- _Your objective_: Please copy, with no word changed, only the run of lines that opens with the line containing "Sie planen einen Umzug von Heilbronn nach" and closes with the last line below.

··· Data

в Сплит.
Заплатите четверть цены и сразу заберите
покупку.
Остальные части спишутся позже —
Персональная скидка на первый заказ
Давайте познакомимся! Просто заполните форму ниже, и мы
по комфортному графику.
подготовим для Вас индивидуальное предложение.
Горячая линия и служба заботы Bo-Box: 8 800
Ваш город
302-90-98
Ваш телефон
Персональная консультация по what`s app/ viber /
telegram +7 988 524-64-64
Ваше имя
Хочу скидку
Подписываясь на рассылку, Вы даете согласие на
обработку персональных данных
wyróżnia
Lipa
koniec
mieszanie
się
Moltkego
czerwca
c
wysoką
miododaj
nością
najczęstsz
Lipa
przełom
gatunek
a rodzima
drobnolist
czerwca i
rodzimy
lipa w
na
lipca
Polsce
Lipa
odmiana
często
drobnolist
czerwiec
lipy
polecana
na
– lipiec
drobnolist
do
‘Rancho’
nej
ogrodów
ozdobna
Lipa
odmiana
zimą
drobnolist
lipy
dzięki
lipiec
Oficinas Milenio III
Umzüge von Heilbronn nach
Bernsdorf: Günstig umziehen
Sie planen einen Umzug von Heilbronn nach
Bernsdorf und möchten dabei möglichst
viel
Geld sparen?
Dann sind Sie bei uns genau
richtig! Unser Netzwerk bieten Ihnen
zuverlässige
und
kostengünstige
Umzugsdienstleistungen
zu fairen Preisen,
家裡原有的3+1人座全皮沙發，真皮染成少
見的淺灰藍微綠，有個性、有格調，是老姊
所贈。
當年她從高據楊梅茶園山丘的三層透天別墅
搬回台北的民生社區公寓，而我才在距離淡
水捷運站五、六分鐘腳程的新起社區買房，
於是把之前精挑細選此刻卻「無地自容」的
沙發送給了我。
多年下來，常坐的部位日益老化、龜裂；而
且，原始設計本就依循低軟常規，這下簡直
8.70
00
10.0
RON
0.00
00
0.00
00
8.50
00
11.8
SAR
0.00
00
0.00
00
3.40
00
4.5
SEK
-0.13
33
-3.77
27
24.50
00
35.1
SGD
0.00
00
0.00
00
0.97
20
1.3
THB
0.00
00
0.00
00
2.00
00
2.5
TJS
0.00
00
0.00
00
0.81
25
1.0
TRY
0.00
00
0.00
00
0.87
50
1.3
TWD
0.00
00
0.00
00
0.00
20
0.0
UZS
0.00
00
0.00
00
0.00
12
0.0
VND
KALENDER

······

- _Response_:
Sie planen einen Umzug von Heilbronn nach
Bernsdorf und möchten dabei möglichst
viel
Geld sparen?
Dann sind Sie bei uns genau
richtig! Unser Netzwerk bieten Ihnen
zuverlässige
und
kostengünstige
Umzugsdienstleistungen
zu fairen Preisen,
家裡原有的3+1人座全皮沙發，真皮染成少
見的淺灰藍微綠，有個性、有格調，是老姊
所贈。
當年她從高據楊梅茶園山丘的三層透天別墅
搬回台北的民生社區公寓，而我才在距離淡
水捷運站五、六分鐘腳程的新起社區買房，
於是把之前精挑細選此刻卻「無地自容」的
沙發送給了我。
多年下來，常坐的部位日益老化、龜裂；而
且，原始設計本就依循低軟常規，這下簡直
8.70
00
10.0
RON
0.00
00
0.00
00
8.50
00
11.8
SAR
0.00
00
0.00
00
3.40
00
4.5
SEK
-0.13
33
-3.77
27
24.50
00
35.1
SGD
0.00
00
0.00
00
0.97
20
1.3
THB
0.00
00
0.00
00
2.00
00
2.5
TJS
0.00
00
0.00
00
0.81
25
1.0
TRY
0.00
00
0.00
00
0.87
50
1.3
TWD
0.00
00
0.00
00
0.00
20
0.0
UZS
0.00
00
0.00
00
0.00
12
0.0
VND
KALENDER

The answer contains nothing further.